# mergemaster testmodus needed or something else



## HL1234 (Aug 29, 2017)

Hello,
it comes to a new upgrade to FreeBSD 11.1. I have to use after install world, some tools like mergemaster(8) to merge old against new system files.
With mergemaster(8)I had have every time much problems - may be I'm not so good in the editing of the files with the diffs-editors...

So I'm looking for a solution to run mergemaster(8) in a "testmodus" like `portupgrade -n`. It should do and show everything what it really would do (changed) but not real execute it.

I have not found a switch for that? Have anybody a idea how can I do that?

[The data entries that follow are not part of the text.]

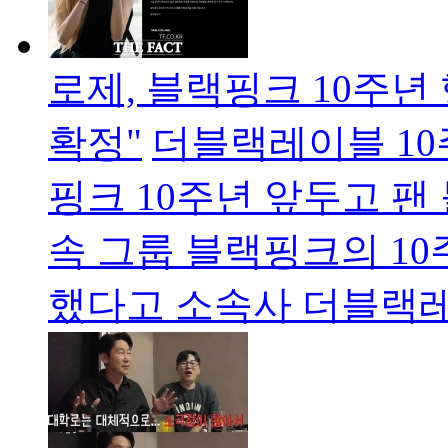
로제, 블랙핑크 10주
확정"
더블랙레이블 10
핑크 10주년 앞두고 팬
속 그룹 블랙핑크의 10
했다고 소속사 더블랙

Or more better, I want that
a) it should copy all things what new
b) it should change all files I never had touched
and
c) it should give me list of files which what have to merged without doing that - also without changing /etc/passwd, /etc/group and /etc/master.passwd /root/* - it should just tell me what is new. 
The documentation is a bit confusing for me, which switches are the right one for that?
I.E. why should it be "_dangerous_" when I use -u "_Attempt to auto upgrade files that have not been user modified._" switch?

Thank you all.


----------



## SirDice (Aug 29, 2017)

HL1234 said:


> Or more better, I want that
> a) it should copy all things what new
> b) it should change all files I never had touched
> and




```
-U          Attempt to auto upgrade files that have not been user
                 modified.  This option can be dangerous when there are
                 critical changes in the new versions that affect your running
                 system.
```


```
-i          Automatically install any files that do not exist in the
                 destination directory.
```


```
-F          If the files differ only by VCS Id ($FreeBSD) install the new
                 file.
```



> c) it should give me list of files which what have to merged without doing that - also without changing /etc/passwd, /etc/group and /etc/master.passwd


You're supposed to run `mergemaster -p` before installworld which will take care of this.


```
-p          Pre-buildworld mode.  Compares only files known to be
                 essential to the success of {build|install}world, i.e.,
                 /etc/group and /etc/master.passwd.
```


----------



## HL1234 (Aug 29, 2017)

Hello SirDice
thanx a lot to give me again answers.

You suggest -U. But the documentation says  "This option can be dangerous"
Is this dangerous or not and why?

I think -p is not what I want to do - it has more then two times crashed my system. I just only like to know what would `mergemaster -p` do and then do it by myself. Is there a way to figure out what the difference with the old /etc and the new /etc?

There are commands like
`diff -r -q "dir1" "dir2"` that could do it, but I am not sure if this would get all aspects what has to be changed?


----------



## SirDice (Aug 29, 2017)

HL1234 said:


> You suggest -U. But the documentation says "This option can be dangerous"
> Is this dangerous or not and why?


It's dangerous in a sense that automatically updating a configuration file may turn on (or off) something you didn't expect, certain security settings for example. But I've never had that happen. The warning is probably more meant as "better safe than sorry".



HL1234 said:


> I just only like to know what would  mergemaster -p do and then do it by myself. Is there a way to figure out what the difference with the old /etc and the new /etc?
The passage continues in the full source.